O deputado Sóstenes Cavalcante (PL-RJ) cobra que a Polícia Federal investigue o contrato entre a esposa do ministro Alexandre de Moraes, Viviane Barci de Moraes, e o Banco Master, avaliado em 129 milhões de reais. O tema foi citado pelo parlamentar na defesa dele, após ser alvo de operação da PF.

Segundo apuração, o escritório da família Moraes assinou acordo para prestar defesa ao Banco Master em questões envolvendo o Banco Central, a Receita Federal, o Congresso Nacional, entre outras instâncias. O contrato também cobria atuação junto a órgãos do Poder Judiciário, do Executivo e do Legislativo.
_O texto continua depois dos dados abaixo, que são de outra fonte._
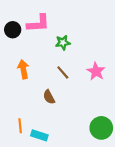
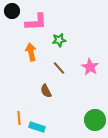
black circle: (13, 30) -> (12, 11), moved
orange arrow: (23, 69) -> (31, 52), moved

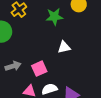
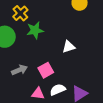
green star: (54, 17) -> (35, 30), moved

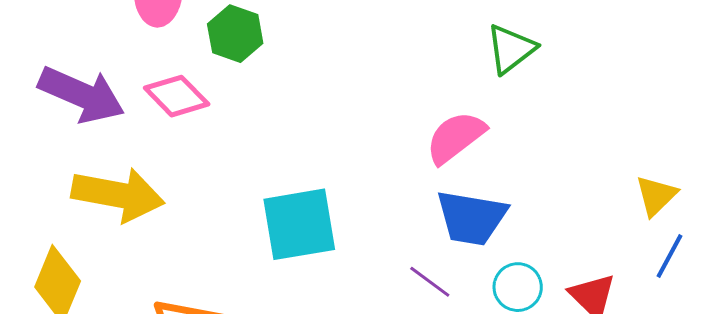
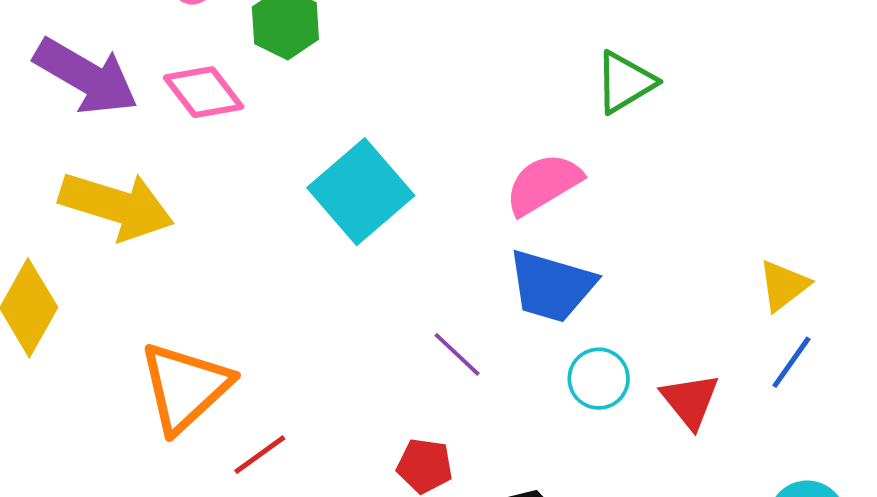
cyan square: (299, 224) -> (361, 192), moved, turned -38
purple line: (430, 282) -> (457, 354), moved

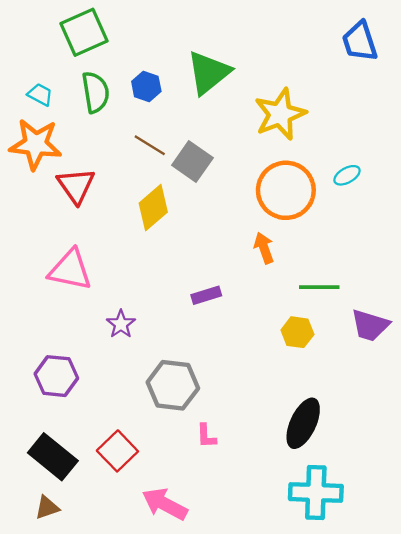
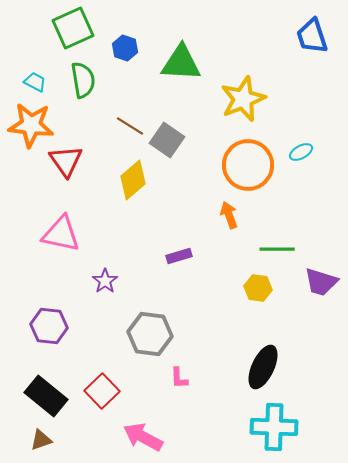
green triangle: (209, 73) -> (181, 63), turned 42
blue hexagon: (146, 86) -> (125, 48), moved

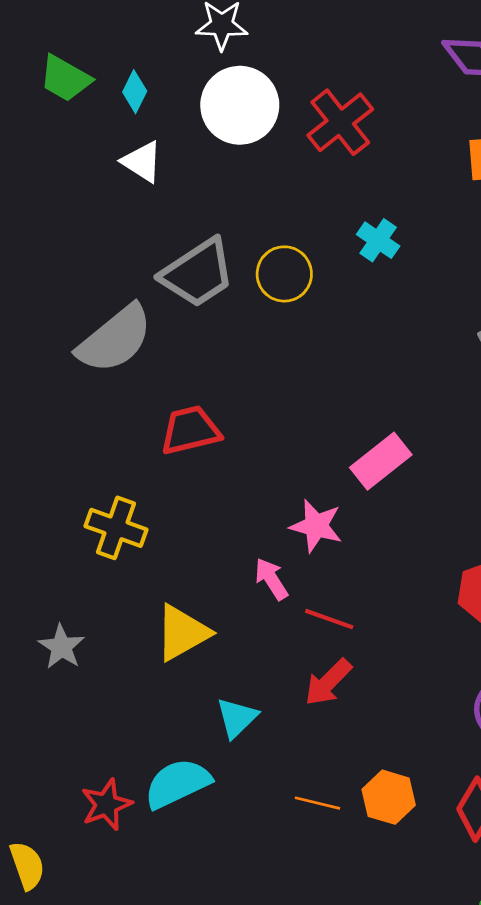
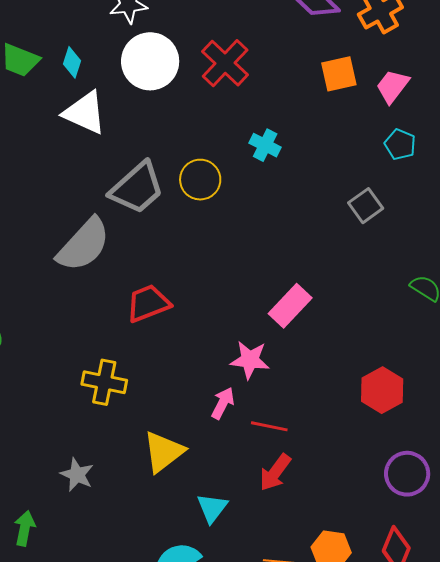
white triangle: (142, 162) -> (85, 113), size x1.4
pink arrow: (271, 579) -> (223, 403), turned 68

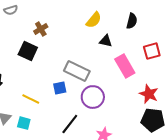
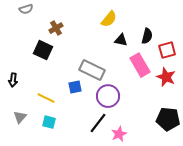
black semicircle: (132, 21) -> (147, 36), moved
red star: (149, 94) -> (166, 77), moved
cyan square: (24, 123) -> (49, 122), moved
black line: (70, 124) -> (98, 123), moved

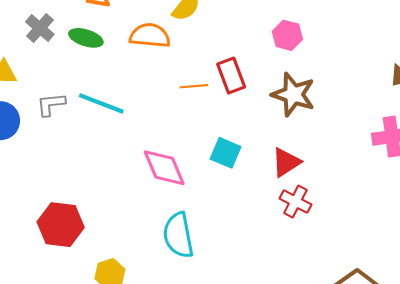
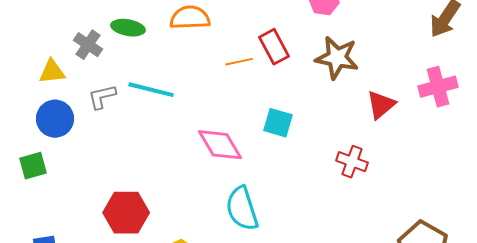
gray cross: (40, 28) -> (88, 45), moved
red triangle: (286, 162) -> (381, 105), moved

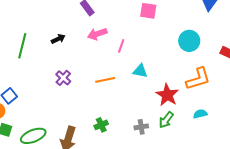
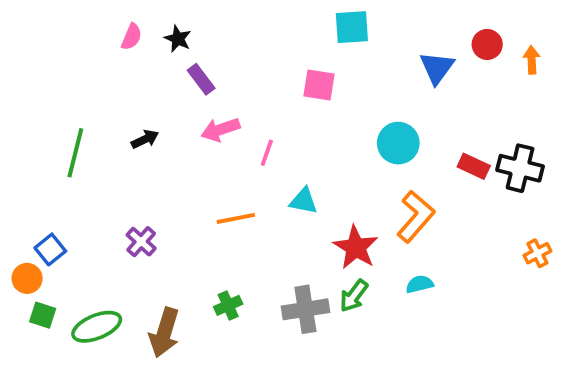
purple cross: (63, 78) -> (141, 242), moved
orange L-shape: (198, 79) -> (416, 217), turned -32
gray cross: (141, 127) -> (305, 309), size x1.6

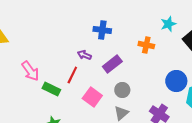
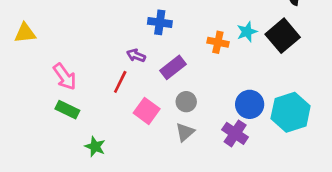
cyan star: (168, 24) -> (247, 32), moved
blue circle: (176, 81) -> (250, 104), moved
green rectangle: (51, 89) -> (67, 110), moved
A revelação sobre a relação entre Viviane Barci de Moraes e o banco foi publicada pelo jornal O Globo na semana passada. O acordo envolve atuação em casos ligados a fiscalização financeira e a projetos de interesse do Master.

Operação Galho Fraco

A PF deflagrou hoje a operação Galho Fraco, que investiga desvio de recursos públicos oriundos de cotas parlamentares. Além de Sóstenes Cavalcante, o deputado Carlos Jordy (PL-RJ) também é alvo das investigações.

As informações indicam que agentes políticos, servidores comissionados e particulares teriam atuado de forma coordenada para o desvio e ocultação de verba pública. Em coletiva, a PF informou que há indícios de desvios envolvendo diferentes componentes da máquina pública.

Durante as buscas, a PF apreendeu cerca de 400 mil reais em espécie na residência de Cavalcante. O deputado afirma que o dinheiro decorre de venda de um imóvel realizada com recursos lícitos, sem apresentar, no momento, comprovação adicional.